### Aim of the task
From the data below, copy exactly the lines that lie between the one holding "流民 (164, 8)" and the one holding "10697#10706 (23, 1026)", including both, and nothing more.
•••
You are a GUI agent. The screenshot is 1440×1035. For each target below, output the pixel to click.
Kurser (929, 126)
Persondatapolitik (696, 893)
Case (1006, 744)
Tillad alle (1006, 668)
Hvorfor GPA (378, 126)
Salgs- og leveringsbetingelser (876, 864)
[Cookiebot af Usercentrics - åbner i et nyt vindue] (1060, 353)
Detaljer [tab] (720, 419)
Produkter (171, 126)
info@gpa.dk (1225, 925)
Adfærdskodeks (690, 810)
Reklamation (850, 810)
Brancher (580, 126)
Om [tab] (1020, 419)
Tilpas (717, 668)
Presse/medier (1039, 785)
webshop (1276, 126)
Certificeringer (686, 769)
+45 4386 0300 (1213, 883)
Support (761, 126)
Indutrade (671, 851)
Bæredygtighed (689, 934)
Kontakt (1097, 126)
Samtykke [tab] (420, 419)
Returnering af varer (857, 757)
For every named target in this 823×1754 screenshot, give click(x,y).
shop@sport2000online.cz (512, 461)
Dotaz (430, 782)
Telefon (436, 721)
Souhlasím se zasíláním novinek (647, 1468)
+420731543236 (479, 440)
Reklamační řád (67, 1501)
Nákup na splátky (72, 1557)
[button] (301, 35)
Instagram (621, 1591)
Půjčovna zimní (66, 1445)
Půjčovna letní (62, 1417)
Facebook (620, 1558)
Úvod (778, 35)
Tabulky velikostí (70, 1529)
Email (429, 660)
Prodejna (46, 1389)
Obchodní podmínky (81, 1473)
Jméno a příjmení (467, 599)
•••
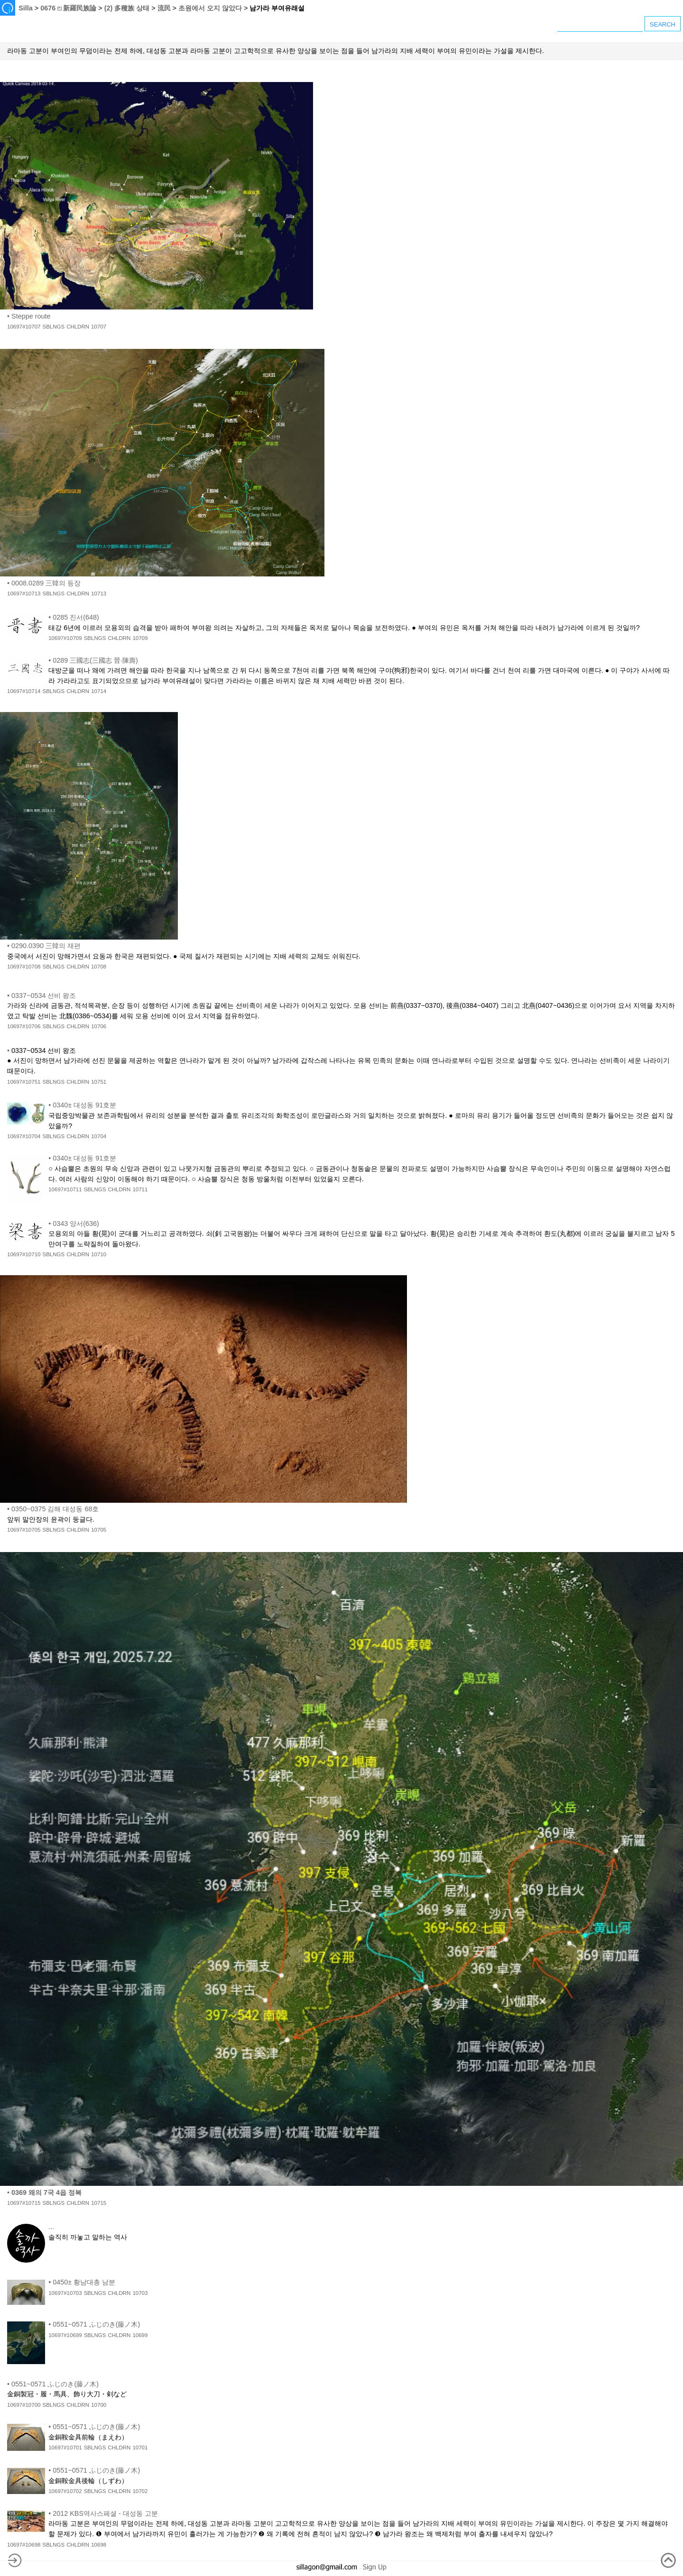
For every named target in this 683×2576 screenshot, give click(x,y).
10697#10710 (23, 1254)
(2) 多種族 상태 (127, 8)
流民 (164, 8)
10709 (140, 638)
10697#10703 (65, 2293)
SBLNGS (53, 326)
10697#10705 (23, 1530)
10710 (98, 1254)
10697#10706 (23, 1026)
•••
### Finished exercise
流民 (164, 8)
10709 (140, 638)
10697#10703 (65, 2293)
SBLNGS (53, 326)
10697#10705 (23, 1530)
10710 (98, 1254)
10697#10706 (23, 1026)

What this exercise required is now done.